• _Exercise objective_
If the records include pictures, omit them and set down everything else verbatim.

• _Stored data_
+ + + + +
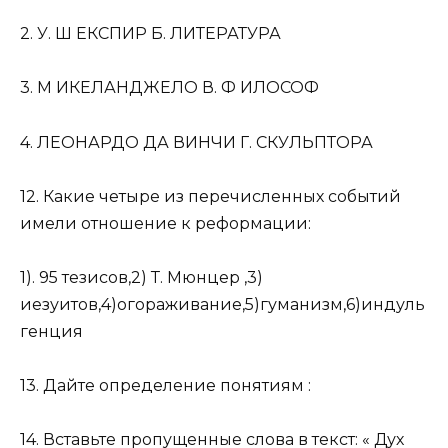
2. У. Ш ЕКСПИР Б. ЛИТЕРАТУРА
3. М ИКЕЛАНДЖЕЛО В. Ф ИЛОСОФ
4. ЛЕОНАРДО ДА ВИНЧИ Г. СКУЛЬПТОРА
12. Какие четыре из перечисленных событий
имели отношение к реформации:
1). 95 тезисов,2) Т. Мюнцер ,3)
иезуитов,4)огораживание,5)гуманизм,6)индуль
генция
13. Дайте определение понятиям :
14. Вставьте пропущенные слова в текст: « Дух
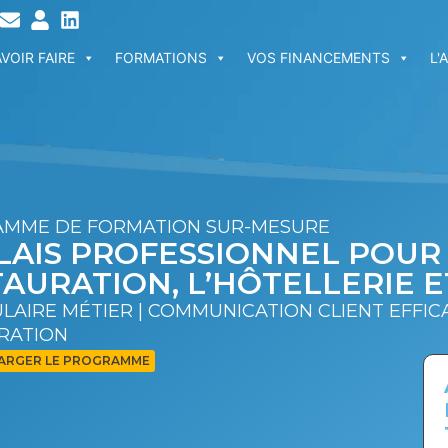
VOIR FAIRE
FORMATIONS
VOS FINANCEMENTS
L'
MME DE FORMATION SUR-MESURE
LAIS PROFESSIONNEL POUR
AURATION, L’HÔTELLERIE E
AIRE MÉTIER | COMMUNICATION CLIENT EFFICA
RATION
ARGER LE PROGRAMME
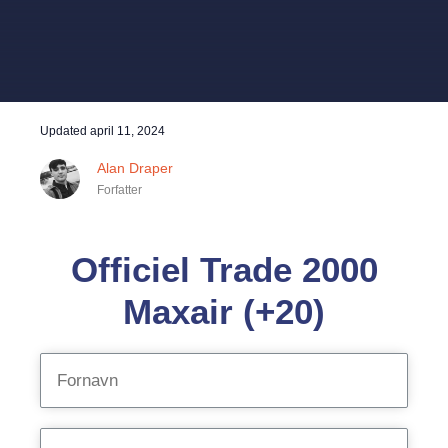
Updated
april 11, 2024
Alan Draper
Forfatter
Officiel Trade 2000
Maxair (+20)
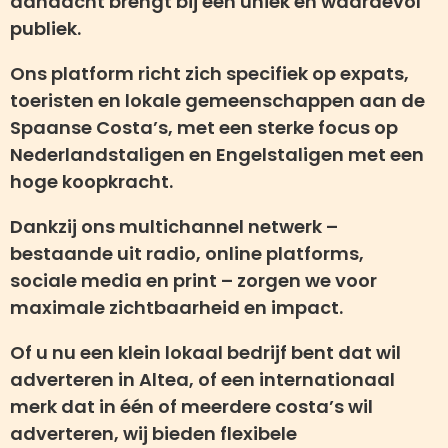
aandacht brengt bij een uniek en waardevol
publiek.
Ons platform richt zich specifiek op expats,
toeristen en lokale gemeenschappen aan de
Spaanse Costa’s, met een sterke focus op
Nederlandstaligen en Engelstaligen met een
hoge koopkracht.
Dankzij ons multichannel netwerk –
bestaande uit radio, online platforms,
sociale media en print – zorgen we voor
maximale zichtbaarheid en impact.
Of u nu een klein lokaal bedrijf bent dat wil
adverteren in Altea, of een internationaal
merk dat in één of meerdere costa’s wil
adverteren, wij bieden flexibele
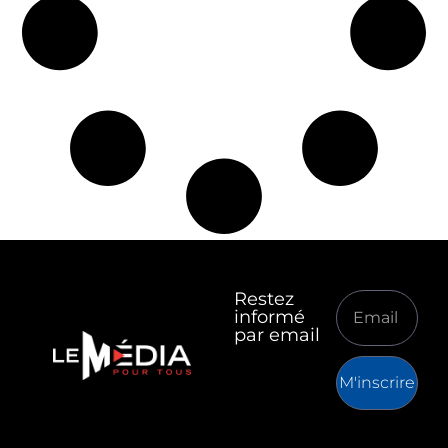
Restez
informé
par email
M'inscrire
+ + + + +
• _Task response_
2. У. Ш ЕКСПИР Б. ЛИТЕРАТУРА
3. М ИКЕЛАНДЖЕЛО В. Ф ИЛОСОФ
4. ЛЕОНАРДО ДА ВИНЧИ Г. СКУЛЬПТОРА
12. Какие четыре из перечисленных событий
имели отношение к реформации:
1). 95 тезисов,2) Т. Мюнцер ,3)
иезуитов,4)огораживание,5)гуманизм,6)индуль
генция
13. Дайте определение понятиям :
14. Вставьте пропущенные слова в текст: « Дух
VOIR FAIRE
FORMATIONS
VOS FINANCEMENTS
L'
MME DE FORMATION SUR-MESURE
LAIS PROFESSIONNEL POUR
AURATION, L’HÔTELLERIE E
AIRE MÉTIER | COMMUNICATION CLIENT EFFICA
RATION
ARGER LE PROGRAMME
Updated
april 11, 2024
Alan Draper
Forfatter
Officiel Trade 2000
Maxair (+20)
aandacht brengt bij een uniek en waardevol
publiek.
Ons platform richt zich specifiek op expats,
toeristen en lokale gemeenschappen aan de
Spaanse Costa’s, met een sterke focus op
Nederlandstaligen en Engelstaligen met een
hoge koopkracht.
Dankzij ons multichannel netwerk –
bestaande uit radio, online platforms,
sociale media en print – zorgen we voor
maximale zichtbaarheid en impact.
Of u nu een klein lokaal bedrijf bent dat wil
adverteren in Altea, of een internationaal
merk dat in één of meerdere costa’s wil
adverteren, wij bieden flexibele
Restez
informé
par email
M'inscrire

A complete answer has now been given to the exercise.